Setibanya di jendela, Tribhuannatunggadewi melihat rembulan yang nampak setengah terlihat dan berkata : "Selama ini paman adalah orang kepercayaanku yang menjaga kewibawaan istana & selama ini pula kesetiaan paman tak pernah kupertanyakan".

Tersentak, kemudian buru-buru orang itu merapatkan kedua telapak tangannya hingga diangkat ke atas dengan berkata : "Ampun beribu-ribu ampun bila ada kesalahan yang tak hamba ketahui. Segalanya demi kejayaan Majapahit & keluarga Baginda Prabu & tak ada terbesit sekalipun untuk mendua terhadapnya".

Ibunda Prabu lalu mengalihkan pandangannya ke orang tersebut, kemudian dengan senyuman halusnya berucap : "Saya tak sekalipun meragukannya paman. Maksud saya tadi adalah kiranya untuk selanjutnya pun demikian sikap paman. Bagaimanakah masukanmu akan keadaan ini paman ? Silahkan diutarakan".

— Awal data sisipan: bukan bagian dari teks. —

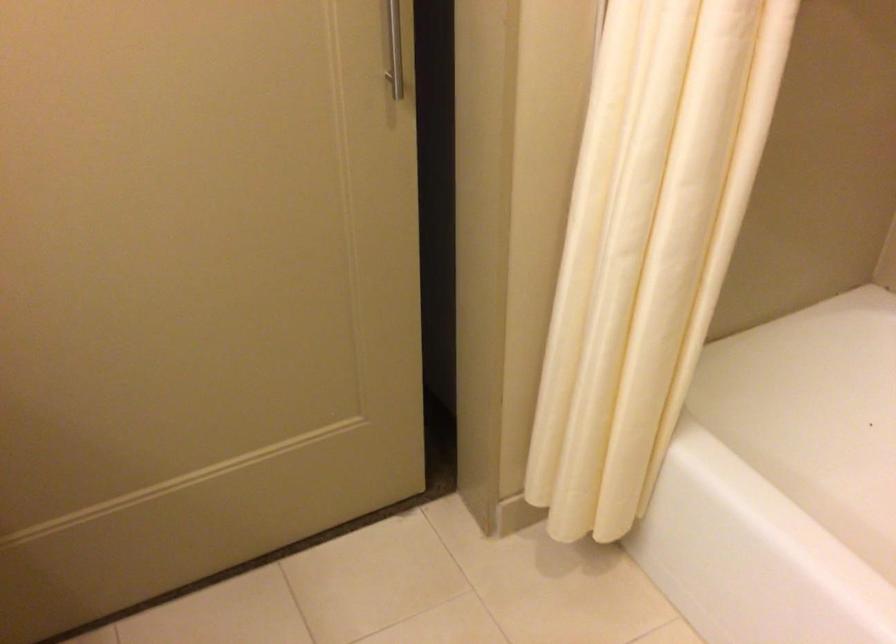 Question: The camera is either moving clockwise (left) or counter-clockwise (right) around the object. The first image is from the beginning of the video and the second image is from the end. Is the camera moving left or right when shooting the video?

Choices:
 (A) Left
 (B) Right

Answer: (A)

"Terima kasih atas kepercayaan Ibunda Prabu terhadap saya. Baiklah saya mulai untuk mempercepat penyelesaian keadaan saat ini : Bila permintaan Baginda Prabu dikabulkan maka itu berarti terlanggarnya Sumpah Amukti Palapa Sang Mahapatih, namun bila permintaan tersebut ditolak maka itu berarti kekecewaan akan muncul dari hati Sang Prabu".

"Menurut paman, apakah Mahapatih Gajah Mada akan menyempurnakan Sumpah Amukti Palapanya ?" tanya Tribhuannatunggadewi.

"Beliau tentunya akan menyelesaikan apa yang telah diucapkan di hadapan khayalak ramai di depan Bale Manguntur saat itu" jawabnya.

"Lalu bila demikian, bagaimana paman dapat menjelaskan padaku. Gajah Mada membawa pasukan sekian banyak & sekian lama hingga Champa di utara, Dharmasraya di barat hingga Onin di timur. Namun di depan perkarangan kita sendiri ia lewati ? Bagaimana mungkin Sang Mahapatih selalu melewati Bumi Kasundan ?" tanya Sang Ibunda Prabu kembali, dengan berjalan kembali menuju singgasananya.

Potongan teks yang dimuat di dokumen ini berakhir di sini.